« Je me souviens de mon interminable question : mais comment se peut-il que j’aie tué Hélène ? » Louis Althusser (1994 : 286).
Hélène Rytmann est née à Paris en 1910 dans une famille juive. Sa jeunesse a été marquée par deux drames importants : elle a administré à treize ans, sur recommandation du médecin, une dose mortelle pour mettre fin aux jours d’un père atteint du cancer, puis l’année suivante de même pour sa mère. Membre du Parti communiste depuis 1930, elle est une résistante dans la région de Lyon pendant la Deuxième Guerre mondiale, connue alors sous le nom d’Hélène Legotien (nom qu’elle reprendra pour signer des textes, et que je retiendrai pour la désigner tout au long de ce texte). Elle rencontre ensuite un philosophe qui enseigne à l’École normale supérieure, Louis Althusser, également membre du Parti, avec qui elle sera en relation de couple pendant une trentaine d’années.

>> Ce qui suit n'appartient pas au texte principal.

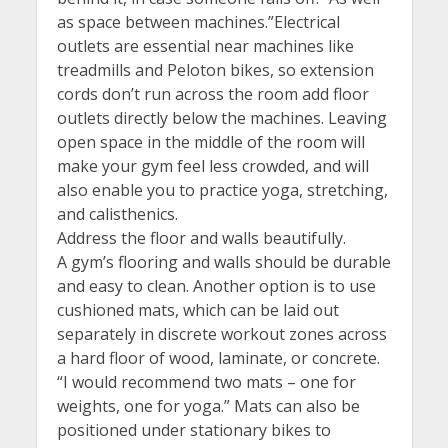
as space between machines.”Electrical
outlets are essential near machines like
treadmills and Peloton bikes, so extension
cords don’t run across the room add floor
outlets directly below the machines. Leaving
open space in the middle of the room will
make your gym feel less crowded, and will
also enable you to practice yoga, stretching,
and calisthenics.
Address the floor and walls beautifully.
A gym’s flooring and walls should be durable
and easy to clean. Another option is to use
cushioned mats, which can be laid out
separately in discrete workout zones across
a hard floor of wood, laminate, or concrete.
“I would recommend two mats – one for
weights, one for yoga.” Mats can also be
positioned under stationary bikes to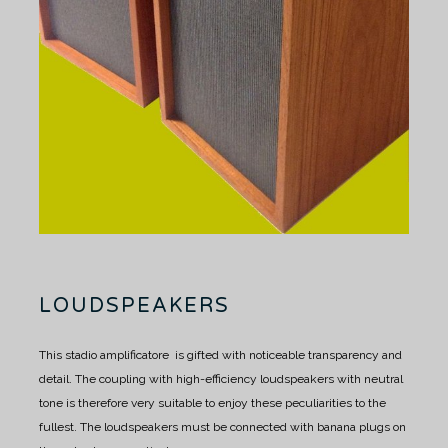
LOUDSPEAKERS
This stadio amplificatore is gifted with noticeable transparency and
detail.
The coupling with high-efficiency loudspeakers with neutral
tone is therefore very suitable to enjoy these peculiarities to the
fullest.
The loudspeakers must be connected with banana plugs on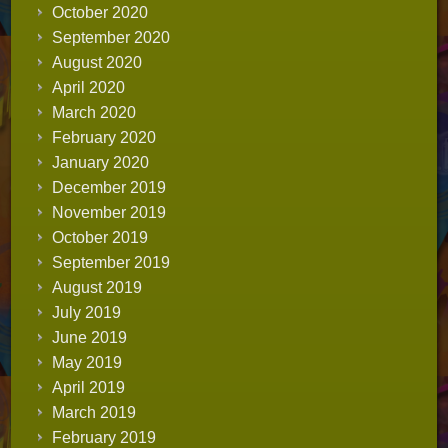
October 2020
September 2020
August 2020
April 2020
March 2020
February 2020
January 2020
December 2019
November 2019
October 2019
September 2019
August 2019
July 2019
June 2019
May 2019
April 2019
March 2019
February 2019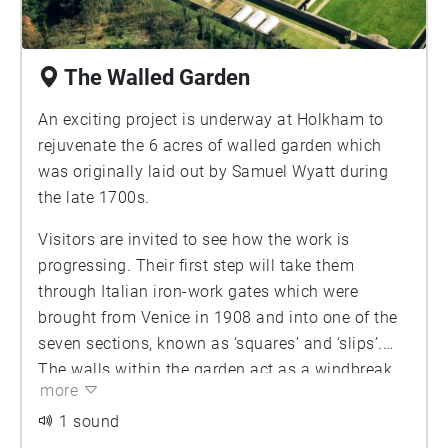
The Walled Garden
An exciting project is underway at Holkham to
rejuvenate the 6 acres of walled garden which
was originally laid out by Samuel Wyatt during
the late 1700s.
Visitors are invited to see how the work is
progressing. Their first step will take them
through Italian iron-work gates which were
brought from Venice in 1908 and into one of the
seven sections, known as ‘squares’ and ‘slips’.
The walls within the garden act as a windbreak
more
and reflect the sun to create a gentle
microclimate. In Victorian times the garden
1 sound
would have provided a constant and varied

Au début de la Guerre froide, elle milite au Mouvement pour la paix (d’obédience soviétique) avant d’être exclue des rangs du Parti par ses camarades qui l’accusent d’hitléro-trostkisme ou d’avoir été à la solde de la Gestapo ou de l’Intelligence service. De l’aveu même de son conjoint, celui-ci votera aussi son exclusion (Althusser, 1994 : 228).
La notoriété d’Althusser s’affirme, mais il est très instable psychologiquement, au point d’être souvent hospitalisé. Legotien devait alors répondre aux demandes de nombreux ami·e·s qui s’inquiétaient de l’état de santé de son conjoint, mais ne s’intéressaient jamais à elle, ce qu’elle vivait comme une « injustice intolérable » (Althusser, 1994 : 275).
Althusser assassine Legotien le 16 novembre 1980, vers 9 heures du matin, dans leur logement de l’École normale supérieure.
Tout de suite s’impose dans l’espace public la thèse de la folie pour expliquer ce cas. Toute analyse sociologique ou politique, pour ne pas dire féministe, est évacuée.
C’est précisément de ce discours public ayant pour effet de disculper le tueur dont il sera ici question. L’étude proposée se fonde sur une analyse croisée des propos du tueur lui-même, qui s’est longuement exprimé sur ses motifs dans son autobiographie (L’avenir dure longtemps), puis des points de vue avancés dans des textes parus dans les journaux et des revues après l’assassinat et suite à la parution de l’autobiographie. Dans ce corpus s’entremêlent des discours de journalistes, d’éditorialistes, de chroniqueurs et d’intellectuels, le plus souvent des hommes, ainsi que de psychologues et de psychiatres, par exemple dans le cadre d’entrevues.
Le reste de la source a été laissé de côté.